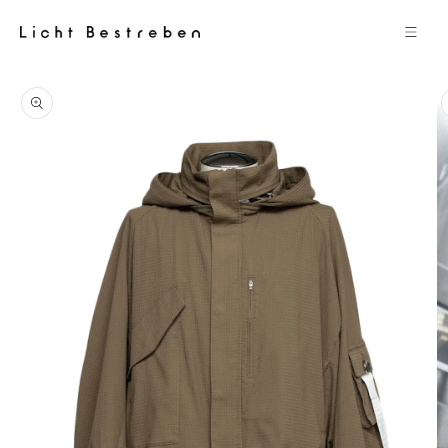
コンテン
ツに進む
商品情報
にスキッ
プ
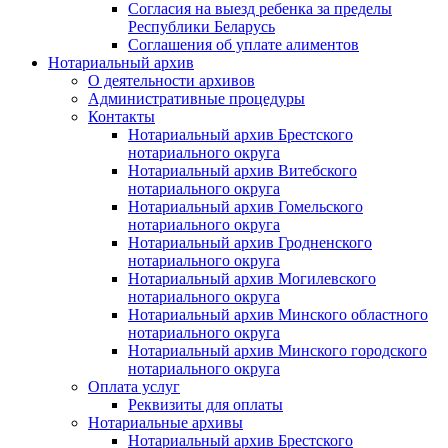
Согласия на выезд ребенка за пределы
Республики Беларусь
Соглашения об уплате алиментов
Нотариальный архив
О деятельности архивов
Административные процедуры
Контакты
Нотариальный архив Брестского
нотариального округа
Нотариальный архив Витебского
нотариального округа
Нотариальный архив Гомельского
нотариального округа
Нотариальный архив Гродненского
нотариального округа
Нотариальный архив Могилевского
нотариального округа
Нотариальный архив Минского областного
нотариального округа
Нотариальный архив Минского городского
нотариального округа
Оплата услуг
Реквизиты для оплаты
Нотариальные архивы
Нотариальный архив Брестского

• • • • • • •

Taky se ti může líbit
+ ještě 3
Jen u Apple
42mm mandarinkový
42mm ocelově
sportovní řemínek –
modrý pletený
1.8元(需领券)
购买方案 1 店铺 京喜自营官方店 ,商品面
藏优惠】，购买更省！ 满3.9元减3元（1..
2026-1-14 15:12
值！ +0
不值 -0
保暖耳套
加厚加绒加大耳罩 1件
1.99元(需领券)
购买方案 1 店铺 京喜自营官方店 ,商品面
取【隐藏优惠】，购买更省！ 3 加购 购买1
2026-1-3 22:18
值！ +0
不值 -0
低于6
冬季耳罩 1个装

• • • • • • •

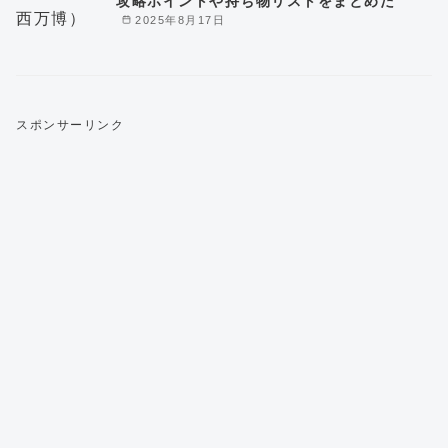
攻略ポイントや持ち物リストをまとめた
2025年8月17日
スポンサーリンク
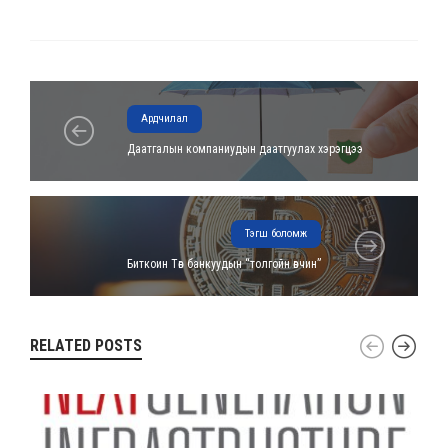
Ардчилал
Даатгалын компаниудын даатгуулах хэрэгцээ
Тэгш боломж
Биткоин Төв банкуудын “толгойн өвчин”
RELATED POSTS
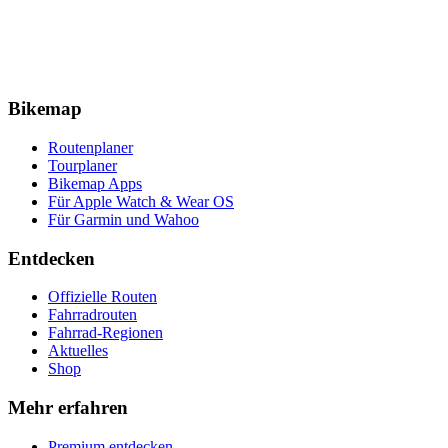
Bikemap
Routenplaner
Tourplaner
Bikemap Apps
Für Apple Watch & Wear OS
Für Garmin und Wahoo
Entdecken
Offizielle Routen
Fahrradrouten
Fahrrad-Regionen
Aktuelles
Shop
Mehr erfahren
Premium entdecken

• • • • • • •

__WHAT YOU HAVE TO DO__
Of the lines above, retype only those from the line containing "Fahrrad-Regionen" through the line containing "Premium entdecken", including both, exactly.

__SOLUTION TO THIS EXERCISE__
Fahrrad-Regionen
Aktuelles
Shop
Mehr erfahren
Premium entdecken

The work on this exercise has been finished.